Copy the records below in full and leave every image out of the copy.

[Stored data entries]
+ + +
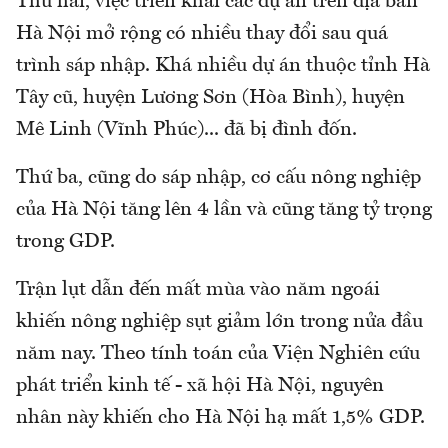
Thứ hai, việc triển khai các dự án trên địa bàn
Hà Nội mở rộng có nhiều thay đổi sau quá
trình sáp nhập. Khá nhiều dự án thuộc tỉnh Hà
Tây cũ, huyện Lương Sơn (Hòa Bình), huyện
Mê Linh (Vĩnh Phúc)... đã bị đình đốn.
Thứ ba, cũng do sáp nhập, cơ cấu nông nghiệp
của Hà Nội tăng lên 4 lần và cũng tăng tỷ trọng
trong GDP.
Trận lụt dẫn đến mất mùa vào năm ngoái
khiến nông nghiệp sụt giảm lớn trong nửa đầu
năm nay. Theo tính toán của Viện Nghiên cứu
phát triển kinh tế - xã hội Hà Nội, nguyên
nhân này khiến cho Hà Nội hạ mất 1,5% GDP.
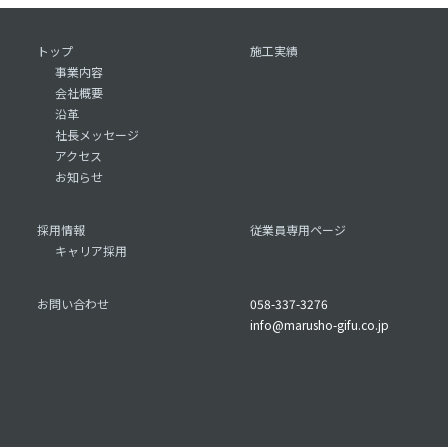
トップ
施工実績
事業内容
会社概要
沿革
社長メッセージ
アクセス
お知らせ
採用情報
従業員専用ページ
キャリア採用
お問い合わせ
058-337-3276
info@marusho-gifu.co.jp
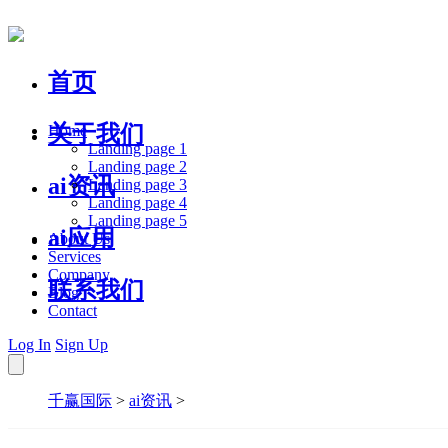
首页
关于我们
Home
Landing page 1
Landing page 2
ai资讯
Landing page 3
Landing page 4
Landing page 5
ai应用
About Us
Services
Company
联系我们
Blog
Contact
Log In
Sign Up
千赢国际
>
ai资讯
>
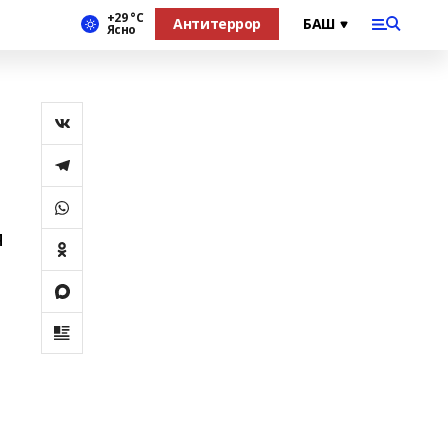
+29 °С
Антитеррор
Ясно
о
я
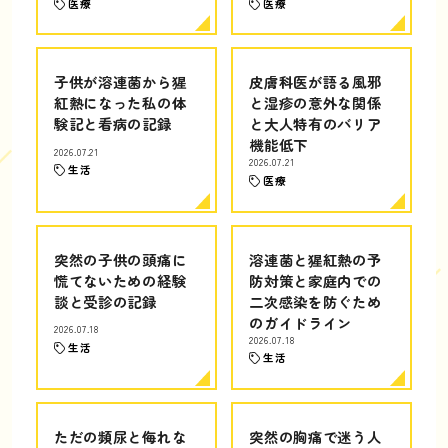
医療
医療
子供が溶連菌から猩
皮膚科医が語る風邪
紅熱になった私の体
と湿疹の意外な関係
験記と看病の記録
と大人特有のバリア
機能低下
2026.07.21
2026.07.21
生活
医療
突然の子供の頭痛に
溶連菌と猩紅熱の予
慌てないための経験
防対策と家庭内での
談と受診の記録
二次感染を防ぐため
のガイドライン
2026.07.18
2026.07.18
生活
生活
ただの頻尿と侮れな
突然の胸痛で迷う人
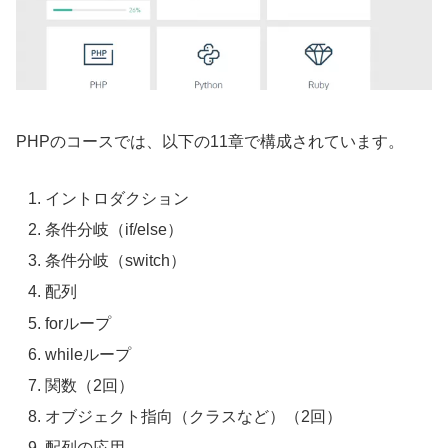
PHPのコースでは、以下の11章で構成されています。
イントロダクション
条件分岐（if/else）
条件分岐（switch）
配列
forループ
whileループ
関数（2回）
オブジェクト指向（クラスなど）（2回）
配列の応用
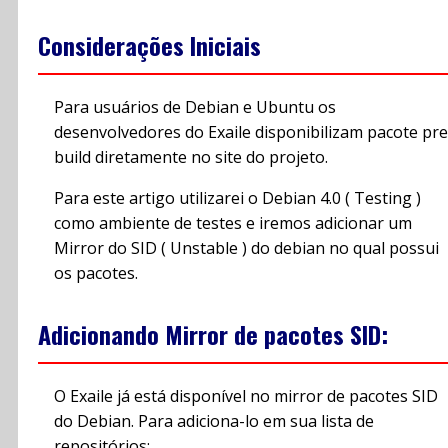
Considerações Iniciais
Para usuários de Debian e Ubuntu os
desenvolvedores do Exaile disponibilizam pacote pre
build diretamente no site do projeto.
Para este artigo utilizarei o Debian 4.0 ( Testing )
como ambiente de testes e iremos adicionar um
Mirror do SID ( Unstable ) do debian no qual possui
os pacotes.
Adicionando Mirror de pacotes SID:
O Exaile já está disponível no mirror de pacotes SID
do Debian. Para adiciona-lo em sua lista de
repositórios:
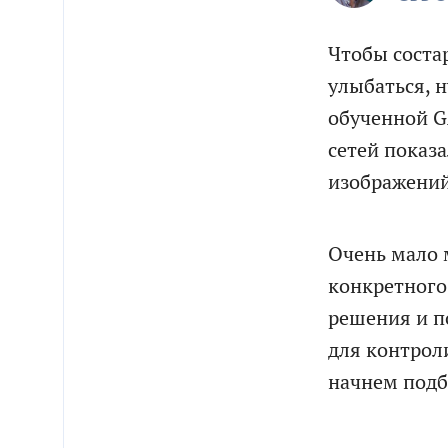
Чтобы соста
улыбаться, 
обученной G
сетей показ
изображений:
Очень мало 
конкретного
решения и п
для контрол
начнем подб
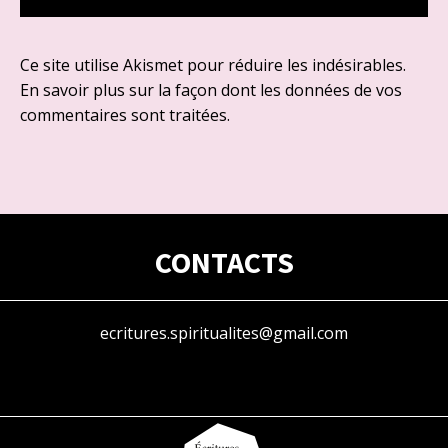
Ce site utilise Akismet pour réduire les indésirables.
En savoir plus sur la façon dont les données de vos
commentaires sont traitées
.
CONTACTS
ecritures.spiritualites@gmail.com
+ + +
> TASK OUTPUT:
Thứ hai, việc triển khai các dự án trên địa bàn
Hà Nội mở rộng có nhiều thay đổi sau quá
trình sáp nhập. Khá nhiều dự án thuộc tỉnh Hà
Tây cũ, huyện Lương Sơn (Hòa Bình), huyện
Mê Linh (Vĩnh Phúc)... đã bị đình đốn.
Thứ ba, cũng do sáp nhập, cơ cấu nông nghiệp
của Hà Nội tăng lên 4 lần và cũng tăng tỷ trọng
trong GDP.
Trận lụt dẫn đến mất mùa vào năm ngoái
khiến nông nghiệp sụt giảm lớn trong nửa đầu
năm nay. Theo tính toán của Viện Nghiên cứu
phát triển kinh tế - xã hội Hà Nội, nguyên
nhân này khiến cho Hà Nội hạ mất 1,5% GDP.
トップ
施工実績
事業内容
会社概要
沿革
社長メッセージ
アクセス
お知らせ
採用情報
従業員専用ページ
キャリア採用
お問い合わせ
058-337-3276
info@marusho-gifu.co.jp
首页
关于我们
Home
Landing page 1
Landing page 2
ai资讯
Landing page 3
Landing page 4
Landing page 5
ai应用
About Us
Services
Company
联系我们
Blog
Contact
Log In
Sign Up
千赢国际
>
ai资讯
>
+29 °С
Антитеррор
Ясно
о
я
医療
医療
子供が溶連菌から猩
皮膚科医が語る風邪
紅熱になった私の体
と湿疹の意外な関係
験記と看病の記録
と大人特有のバリア
機能低下
2026.07.21
2026.07.21
生活
医療
突然の子供の頭痛に
溶連菌と猩紅熱の予
慌てないための経験
防対策と家庭内での
談と受診の記録
二次感染を防ぐため
のガイドライン
2026.07.18
2026.07.18
生活
生活
ただの頻尿と侮れな
突然の胸痛で迷う人
PHPのコースでは、以下の11章で構成されています。
イントロダクション
条件分岐（if/else）
条件分岐（switch）
配列
forループ
whileループ
関数（2回）
オブジェクト指向（クラスなど）（2回）
配列の応用
Considerações Iniciais
Para usuários de Debian e Ubuntu os
desenvolvedores do Exaile disponibilizam pacote pre
build diretamente no site do projeto.
Para este artigo utilizarei o Debian 4.0 ( Testing )
como ambiente de testes e iremos adicionar um
Mirror do SID ( Unstable ) do debian no qual possui
os pacotes.
Adicionando Mirror de pacotes SID:
O Exaile já está disponível no mirror de pacotes SID
do Debian. Para adiciona-lo em sua lista de
repositórios:
Чтобы соста
улыбаться, 
обученной G
сетей показ
изображений:
Очень мало 
конкретного
решения и п
для контрол
начнем подб
Ce site utilise Akismet pour réduire les indésirables.
En savoir plus sur la façon dont les données de vos
commentaires sont traitées
.
CONTACTS
ecritures.spiritualites@gmail.com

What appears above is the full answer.